Phasenweise Unterstützung erhält Sabine dabei von Natalie. Sprachlich versiert, 30 Jahre jung und aus Weißwasser, hilft Natalie im Tagesgeschäft. Insbesondere hält sie im Rahmen der Rallye den schriftlichen und telefonischen Kontakt zu den ausländischen Fahrern. Auch bei Übersetzungen oder als Dolmetscherin bei der Dokumentenabnahme sind ihre Fähigkeiten gefragt. Einige Monate vor der Rallye kommt ein zusätzlicher Helfer im Büro dazu, da alle Printvorlagen selbst erstellt werden.
In der Rallyewoche bleibt kaum Zeit zum Luftholen
Im Rallye Guide wird Sabine als „Organisationssekretärin“ aufgelistet. Doch was bedeutet das eigentlich? Sie versichert glaubhaft: „In der Rallyewoche geht hier die Post ab! Die Fans rufen bei uns an und fragen, was es kostet, wo man am besten zuschauen kann, wo es das Rallyeheft zu kaufen gibt oder welche Straßen gesperrt sind. Zusätzlich sind die Teams zu betreuen, da bleibt kaum Zeit zum Luftholen. Aber wir versuchen natürlich, alle Fragen zu beantworten. Dienstag und Mittwoch vor der Rallye sind absolute Stoßzeiten!“
Wenn die Rallye dann gestartet ist, minimieren sich die Anrufe.

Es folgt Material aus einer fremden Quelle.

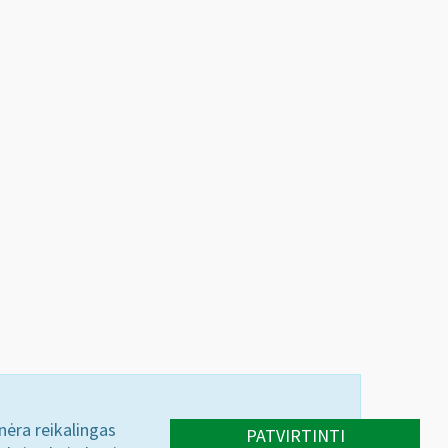
 nėra reikalingas
PATVIRTINTI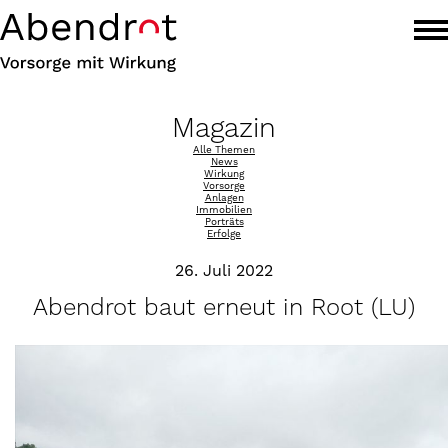
Magazin
Alle Themen
News
Wirkung
Vorsorge
Anlagen
Immobilien
Porträts
Erfolge
26. Juli 2022
Abendrot baut erneut in Root (LU)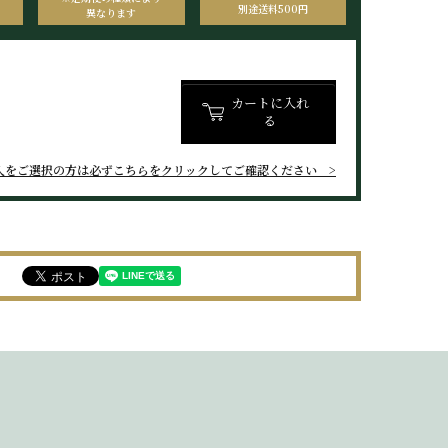
別途送料500円
異なります
カートに入れ
る
入をご選択の方は
必ずこちらをクリックしてご確認ください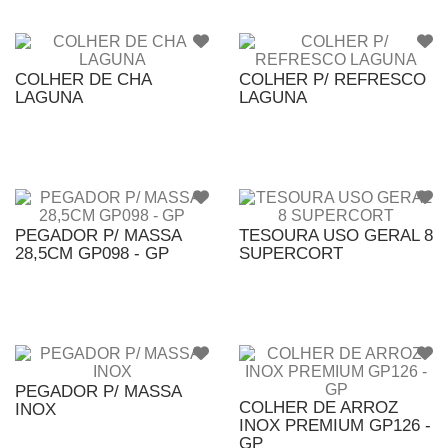
COLHER DE CHA
COLHER P/ REFRESCO
LAGUNA
LAGUNA
PEGADOR P/ MASSA
TESOURA USO GERAL 8
28,5CM GP098 - GP
SUPERCORT
PEGADOR P/ MASSA
COLHER DE ARROZ
INOX
INOX PREMIUM GP126 -
GP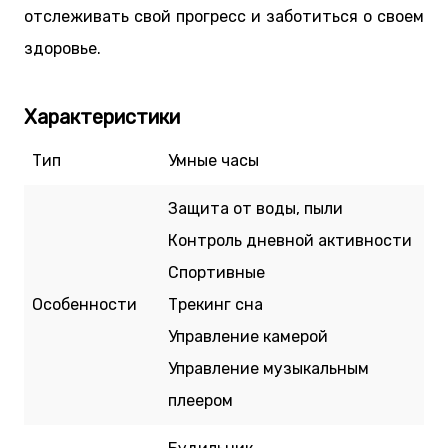
отслеживать свой прогресс и заботиться о своем
здоровье.
Характеристики
Тип
Умные часы
Защита от воды, пыли
Контроль дневной активности
Спортивные
Особенности
Трекинг сна
Управление камерой
Управление музыкальным
плеером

Bleibt dann wenigstens mal Zeit, sich die Action live anzuschauen? „Nee, nicht wirklich“, lacht sie lauthals, „denn dann kümmere ich mich um die anderen Wehwechen. Zum Beispiel den Elektriker anrufen, wenn eine Lampe kaputt gegangen ist und so weiter.“
Die Tür geht auf und Wolfgang kommt herein. „Na, was gibt’s Neues?“, geht seine erste Frage direkt an Sabine. „Nüscht wichtiges, außer dass der Kaffee schon langsam kalt wird.“ An solch kleinen Frozzeleien merkt man die jahrelang eingespielte Teamarbeit. Jeder in seiner Rolle, jeder am richtigen Platz.